3. Studies on intra- and inter-molecular signal transduction in oxygen sensor
As stated above, O₂ is a key gas molecule in life cycle of all living system. So, the cells monitor the O₂ concentration by O₂-sensor proteins for their survival. The O₂ sensor protein system of Rhizobium in root nodule regulates expression of the nitrogen-fixation enzyme, nitrogenase, in respond to the O₂ concentration. Association or dissociation of O₂ to or from the heme iron in the sensor protein acts as a trigger of the sensing. Prof. Shiro gave a lot of structural and functional information of such O₂ triggering in the sensor protein, which were revealed by a variety of experimental techniques. His studies contributed to stimulation of studies on metal-containing gas sensor proteins.

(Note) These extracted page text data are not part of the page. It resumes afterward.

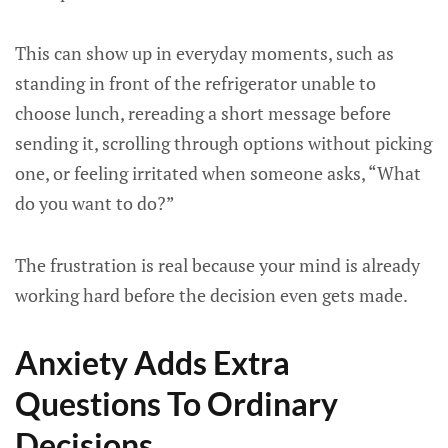
This can show up in everyday moments, such as
standing in front of the refrigerator unable to
choose lunch, rereading a short message before
sending it, scrolling through options without picking
one, or feeling irritated when someone asks, “What
do you want to do?”
The frustration is real because your mind is already
working hard before the decision even gets made.
Anxiety Adds Extra
Questions To Ordinary
Decisions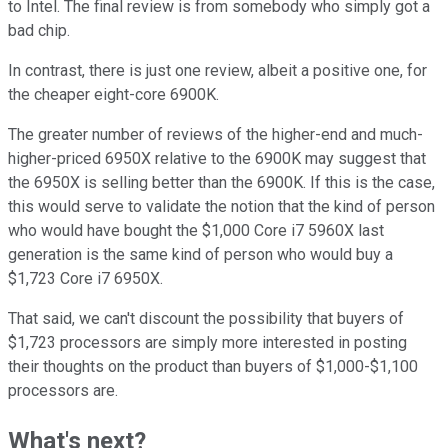
to Intel. The final review is from somebody who simply got a
bad chip.
In contrast, there is just one review, albeit a positive one, for
the cheaper eight-core 6900K.
The greater number of reviews of the higher-end and much-
higher-priced 6950X relative to the 6900K may suggest that
the 6950X is selling better than the 6900K. If this is the case,
this would serve to validate the notion that the kind of person
who would have bought the $1,000 Core i7 5960X last
generation is the same kind of person who would buy a
$1,723 Core i7 6950X.
That said, we can't discount the possibility that buyers of
$1,723 processors are simply more interested in posting
their thoughts on the product than buyers of $1,000-$1,100
processors are.
What's next?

4. Structural and functional studies of proteins related to iron dynamics
In human, the iron in dietary foods is absorbed in duodenum. In this process, ferric iron Fe³⁺ in diet is reduced to ferrous iron Fe²⁺ with ascorbate by the ferric reductase Dcytb, and then transported into the duodenal cell across the cellular membrane with DMT1 (divalent metal transporter). Prof. Shiro determined the crystal structure of Dcytb, and revealed the ferric iron and ascorbate binding site, that provided insight into the intramolecular electron transfer across the cellular membrane. Currently, based on the molecular science, his group developed a model cell system to investigate the iron absorption of duodenal cell, in collaboration with cell biologists. On the other hand, pathogenic bacteria acquire the iron from of heme of the hemoglobin in red blood cell of host. In this heme acquisition, some proteins such as heme importer, heme exporter, heme-sensor protein and heme oxygenase work. Structures of all these proteins were crystallographically determined by his group. Among these proteins, the transporters (DMT1, heme-exporter and heme importer) dynamically work by using the biological energy such as ATP and the proton gradient, so that these studies will be developed in the dynamic structural characterization of proteins.

As highlighted above, Prof. Shiro has provided new insights into structures and functions of iron-related proteins/enzymes, and has highly contributed to advancement of biological inorganic chemistry field. Also, his contribution would be extended to "cell biology of metals", e.g., the iron dynamics in biological system will be systematically examined in cellular level on the basis of his molecular information. These studies would provide bases to organize and to manage the new chemical field "Integrated Biometal Science (IBmS)". Therefore, his achievement has been recognized as worthy of the Chemical Society of Japan (CSJ) Award.